§ **THE INPUT**
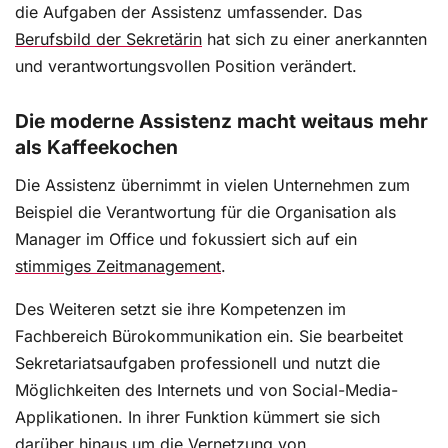
die Aufgaben der Assistenz umfassender. Das
Einsatz, die Termine des Tages oder der Woche zu
Berufsbild der Sekretärin
hat sich zu einer anerkannten
planen. Kunden zu begrüßen oder die Büroablage
und verantwortungsvollen Position verändert.
zu organisieren gehört ebenfalls zu ihren
Aufgaben.
Die moderne Assistenz macht weitaus mehr
als Kaffeekochen
Projektevaluierung – So halten Sie die
Die Assistenz übernimmt in vielen Unternehmen zum
wichtigsten Ergebnisse fest
Beispiel die Verantwortung für die Organisation als
Manager im Office und fokussiert sich auf ein
Die Herausforderungen der modernen Arbeitswelt
stimmiges Zeitmanagement
.
sind vielfältig. Durch die Globalisierung und die
Vergleichbarkeit von Produkten und Preisen über
Des Weiteren setzt sie ihre Kompetenzen im
das Internet ist es für Unternehmen bedeutend,
Fachbereich Bürokommunikation ein. Sie bearbeitet
sich wettbewerbsfähig aufzustellen. Diese
Sekretariatsaufgaben professionell und nutzt die
Notwendigkeit impliziert, die eigenen Vorteile und
Mehrwerte progressiv darzustellen. Um Produkte
Möglichkeiten des Internets und von Social-Media-
oder Dienstleistungen als exklusiv und wertvoll zu
Applikationen. In ihrer Funktion kümmert sie sich
kennzeichnen, müssen die sogenannten Unique
darüber hinaus um die Vernetzung von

§ **EXERCISE AIM**
Set down all of the entries exactly as they appear, but keep the images out.

§ **ANSWER BOX**
die Aufgaben der Assistenz umfassender. Das
Einsatz, die Termine des Tages oder der Woche zu
Berufsbild der Sekretärin
hat sich zu einer anerkannten
planen. Kunden zu begrüßen oder die Büroablage
und verantwortungsvollen Position verändert.
zu organisieren gehört ebenfalls zu ihren
Aufgaben.
Die moderne Assistenz macht weitaus mehr
als Kaffeekochen
Projektevaluierung – So halten Sie die
Die Assistenz übernimmt in vielen Unternehmen zum
wichtigsten Ergebnisse fest
Beispiel die Verantwortung für die Organisation als
Manager im Office und fokussiert sich auf ein
Die Herausforderungen der modernen Arbeitswelt
stimmiges Zeitmanagement
.
sind vielfältig. Durch die Globalisierung und die
Vergleichbarkeit von Produkten und Preisen über
Des Weiteren setzt sie ihre Kompetenzen im
das Internet ist es für Unternehmen bedeutend,
Fachbereich Bürokommunikation ein. Sie bearbeitet
sich wettbewerbsfähig aufzustellen. Diese
Sekretariatsaufgaben professionell und nutzt die
Notwendigkeit impliziert, die eigenen Vorteile und
Mehrwerte progressiv darzustellen. Um Produkte
Möglichkeiten des Internets und von Social-Media-
oder Dienstleistungen als exklusiv und wertvoll zu
Applikationen. In ihrer Funktion kümmert sie sich
kennzeichnen, müssen die sogenannten Unique
darüber hinaus um die Vernetzung von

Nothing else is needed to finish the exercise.